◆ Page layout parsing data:
'''
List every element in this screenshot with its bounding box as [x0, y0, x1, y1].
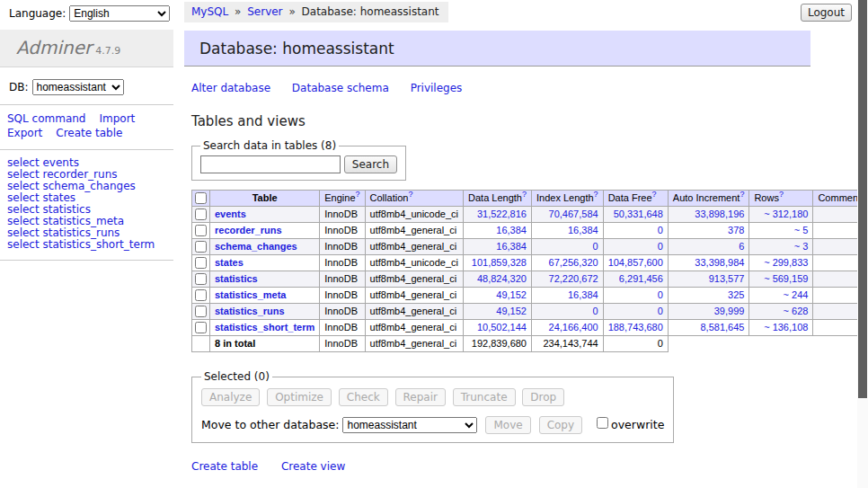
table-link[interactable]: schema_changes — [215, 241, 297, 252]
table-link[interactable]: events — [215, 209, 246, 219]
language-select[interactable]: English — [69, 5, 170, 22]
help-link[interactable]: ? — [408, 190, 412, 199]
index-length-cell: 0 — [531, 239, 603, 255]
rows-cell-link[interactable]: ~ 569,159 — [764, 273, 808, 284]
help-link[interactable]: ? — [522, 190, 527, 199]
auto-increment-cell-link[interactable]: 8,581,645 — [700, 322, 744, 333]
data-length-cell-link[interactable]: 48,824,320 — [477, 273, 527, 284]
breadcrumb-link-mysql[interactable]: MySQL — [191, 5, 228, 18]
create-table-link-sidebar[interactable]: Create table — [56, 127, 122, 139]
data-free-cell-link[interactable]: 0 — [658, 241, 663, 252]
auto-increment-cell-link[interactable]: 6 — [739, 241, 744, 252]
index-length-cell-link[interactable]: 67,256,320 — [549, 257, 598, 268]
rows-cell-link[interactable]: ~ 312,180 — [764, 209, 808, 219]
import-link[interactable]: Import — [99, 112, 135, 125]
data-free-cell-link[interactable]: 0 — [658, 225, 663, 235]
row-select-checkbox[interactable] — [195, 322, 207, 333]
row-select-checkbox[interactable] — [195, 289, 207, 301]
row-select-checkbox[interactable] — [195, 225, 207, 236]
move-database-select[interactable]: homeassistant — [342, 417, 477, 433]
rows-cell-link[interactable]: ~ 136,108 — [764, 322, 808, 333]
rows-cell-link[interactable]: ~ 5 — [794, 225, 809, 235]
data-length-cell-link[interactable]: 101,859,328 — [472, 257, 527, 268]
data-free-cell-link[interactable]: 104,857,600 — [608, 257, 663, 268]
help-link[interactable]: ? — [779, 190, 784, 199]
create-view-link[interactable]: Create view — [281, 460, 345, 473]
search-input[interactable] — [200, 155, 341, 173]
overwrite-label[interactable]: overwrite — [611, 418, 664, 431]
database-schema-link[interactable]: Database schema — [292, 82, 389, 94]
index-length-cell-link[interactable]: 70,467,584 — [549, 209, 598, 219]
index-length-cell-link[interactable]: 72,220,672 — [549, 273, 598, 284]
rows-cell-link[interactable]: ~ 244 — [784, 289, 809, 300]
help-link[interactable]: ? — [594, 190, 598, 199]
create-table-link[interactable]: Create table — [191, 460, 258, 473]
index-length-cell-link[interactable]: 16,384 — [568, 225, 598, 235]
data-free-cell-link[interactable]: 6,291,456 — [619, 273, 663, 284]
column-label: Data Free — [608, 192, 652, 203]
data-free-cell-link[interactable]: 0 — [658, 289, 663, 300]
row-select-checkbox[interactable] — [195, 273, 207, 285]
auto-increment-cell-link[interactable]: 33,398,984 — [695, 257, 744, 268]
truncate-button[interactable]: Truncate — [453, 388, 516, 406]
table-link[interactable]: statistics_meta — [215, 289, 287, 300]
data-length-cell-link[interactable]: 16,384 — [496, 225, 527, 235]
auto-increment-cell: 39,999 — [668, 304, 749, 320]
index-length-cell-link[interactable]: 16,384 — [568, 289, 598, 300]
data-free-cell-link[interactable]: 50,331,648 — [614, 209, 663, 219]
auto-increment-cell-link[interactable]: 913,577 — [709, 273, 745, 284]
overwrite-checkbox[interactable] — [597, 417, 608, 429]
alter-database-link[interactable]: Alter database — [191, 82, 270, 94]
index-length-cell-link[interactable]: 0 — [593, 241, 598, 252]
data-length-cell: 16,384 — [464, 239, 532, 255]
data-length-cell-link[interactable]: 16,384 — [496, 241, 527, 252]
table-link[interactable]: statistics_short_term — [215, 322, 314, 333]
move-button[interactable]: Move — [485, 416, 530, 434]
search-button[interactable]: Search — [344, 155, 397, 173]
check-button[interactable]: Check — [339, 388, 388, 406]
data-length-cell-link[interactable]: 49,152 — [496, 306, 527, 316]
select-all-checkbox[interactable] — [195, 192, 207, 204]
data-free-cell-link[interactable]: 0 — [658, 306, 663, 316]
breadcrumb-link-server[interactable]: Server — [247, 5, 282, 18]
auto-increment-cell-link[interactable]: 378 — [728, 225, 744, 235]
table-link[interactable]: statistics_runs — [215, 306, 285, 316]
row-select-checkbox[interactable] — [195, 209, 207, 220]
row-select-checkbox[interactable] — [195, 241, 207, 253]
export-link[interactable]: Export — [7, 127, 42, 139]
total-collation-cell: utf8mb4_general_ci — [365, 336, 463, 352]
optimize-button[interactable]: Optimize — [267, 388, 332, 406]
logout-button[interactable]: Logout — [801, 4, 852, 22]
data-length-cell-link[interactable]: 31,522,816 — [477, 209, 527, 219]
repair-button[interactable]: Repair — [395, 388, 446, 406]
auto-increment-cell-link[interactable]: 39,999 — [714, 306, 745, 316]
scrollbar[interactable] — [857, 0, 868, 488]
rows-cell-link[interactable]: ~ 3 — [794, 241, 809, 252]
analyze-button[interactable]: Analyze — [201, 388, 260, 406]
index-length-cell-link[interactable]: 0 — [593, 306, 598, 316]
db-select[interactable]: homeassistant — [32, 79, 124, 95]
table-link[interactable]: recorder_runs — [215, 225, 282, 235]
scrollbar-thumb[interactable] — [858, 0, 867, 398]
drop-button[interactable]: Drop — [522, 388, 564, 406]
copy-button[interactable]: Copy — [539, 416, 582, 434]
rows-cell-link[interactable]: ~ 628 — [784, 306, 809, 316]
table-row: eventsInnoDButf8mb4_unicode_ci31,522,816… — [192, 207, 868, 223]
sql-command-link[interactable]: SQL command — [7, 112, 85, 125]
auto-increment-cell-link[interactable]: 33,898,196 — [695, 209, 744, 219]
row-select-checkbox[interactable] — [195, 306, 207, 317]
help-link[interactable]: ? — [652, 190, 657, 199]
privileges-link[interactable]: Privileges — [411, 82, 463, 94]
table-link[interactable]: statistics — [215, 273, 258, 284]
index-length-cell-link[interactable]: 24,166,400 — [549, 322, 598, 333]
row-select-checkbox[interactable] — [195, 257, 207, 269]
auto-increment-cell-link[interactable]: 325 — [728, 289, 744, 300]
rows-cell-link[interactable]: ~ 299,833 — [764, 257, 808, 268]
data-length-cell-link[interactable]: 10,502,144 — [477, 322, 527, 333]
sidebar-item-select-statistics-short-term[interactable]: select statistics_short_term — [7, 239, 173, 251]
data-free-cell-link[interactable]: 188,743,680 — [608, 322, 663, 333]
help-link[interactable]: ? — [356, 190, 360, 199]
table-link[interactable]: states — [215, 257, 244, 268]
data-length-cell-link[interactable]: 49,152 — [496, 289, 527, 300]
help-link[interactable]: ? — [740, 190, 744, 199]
'''
'''
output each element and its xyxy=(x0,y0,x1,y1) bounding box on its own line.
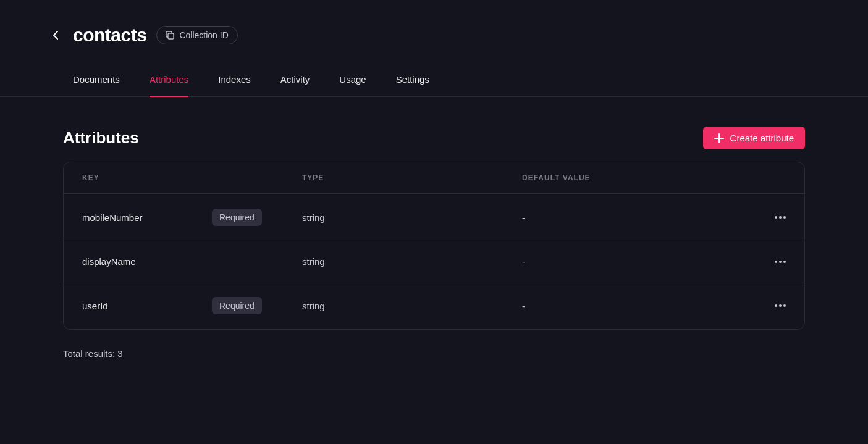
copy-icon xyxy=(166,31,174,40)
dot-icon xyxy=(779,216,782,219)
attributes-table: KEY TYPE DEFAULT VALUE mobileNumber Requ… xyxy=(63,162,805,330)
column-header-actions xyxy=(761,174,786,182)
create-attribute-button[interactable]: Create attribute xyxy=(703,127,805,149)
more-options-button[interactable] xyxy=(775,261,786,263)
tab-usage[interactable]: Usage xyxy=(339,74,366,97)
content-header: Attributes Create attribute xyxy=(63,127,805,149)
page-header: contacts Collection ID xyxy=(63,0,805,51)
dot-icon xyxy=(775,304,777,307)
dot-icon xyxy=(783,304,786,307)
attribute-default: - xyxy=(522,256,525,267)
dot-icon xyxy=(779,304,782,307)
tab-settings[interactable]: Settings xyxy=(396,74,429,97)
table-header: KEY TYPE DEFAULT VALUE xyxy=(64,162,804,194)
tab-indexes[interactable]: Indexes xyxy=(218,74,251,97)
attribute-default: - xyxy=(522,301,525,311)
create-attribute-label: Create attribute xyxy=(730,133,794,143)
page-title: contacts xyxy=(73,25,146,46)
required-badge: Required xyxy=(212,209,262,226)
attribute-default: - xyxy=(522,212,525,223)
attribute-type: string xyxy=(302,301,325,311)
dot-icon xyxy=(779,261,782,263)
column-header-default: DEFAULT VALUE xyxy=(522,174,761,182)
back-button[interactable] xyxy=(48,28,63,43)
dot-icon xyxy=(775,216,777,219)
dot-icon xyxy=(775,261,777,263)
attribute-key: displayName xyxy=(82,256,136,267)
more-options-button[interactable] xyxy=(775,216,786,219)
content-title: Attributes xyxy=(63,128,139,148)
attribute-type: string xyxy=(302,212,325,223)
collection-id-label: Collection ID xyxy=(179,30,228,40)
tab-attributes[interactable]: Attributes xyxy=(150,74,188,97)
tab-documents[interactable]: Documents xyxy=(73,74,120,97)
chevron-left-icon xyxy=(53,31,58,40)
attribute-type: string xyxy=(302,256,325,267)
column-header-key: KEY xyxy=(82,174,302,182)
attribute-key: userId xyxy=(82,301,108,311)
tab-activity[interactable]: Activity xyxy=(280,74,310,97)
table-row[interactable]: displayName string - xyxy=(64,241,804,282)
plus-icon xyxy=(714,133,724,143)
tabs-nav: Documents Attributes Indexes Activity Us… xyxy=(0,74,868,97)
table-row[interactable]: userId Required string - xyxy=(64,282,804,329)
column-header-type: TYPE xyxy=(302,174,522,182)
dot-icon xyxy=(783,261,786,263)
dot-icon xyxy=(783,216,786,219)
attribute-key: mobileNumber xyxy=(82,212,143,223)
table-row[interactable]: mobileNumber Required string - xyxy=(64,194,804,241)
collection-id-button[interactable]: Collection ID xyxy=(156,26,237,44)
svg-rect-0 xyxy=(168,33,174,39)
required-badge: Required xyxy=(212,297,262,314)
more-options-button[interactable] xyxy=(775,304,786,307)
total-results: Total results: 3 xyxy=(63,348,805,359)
'''
◆ What you should do:
Search the data for the string "sidebar" and copy out every line where it is found.

◆ Task output:
create-table-link-sidebar[interactable]: Create table — [56, 127, 122, 139]
sidebar-item-select-statistics-short-term[interactable]: select statistics_short_term — [7, 239, 173, 251]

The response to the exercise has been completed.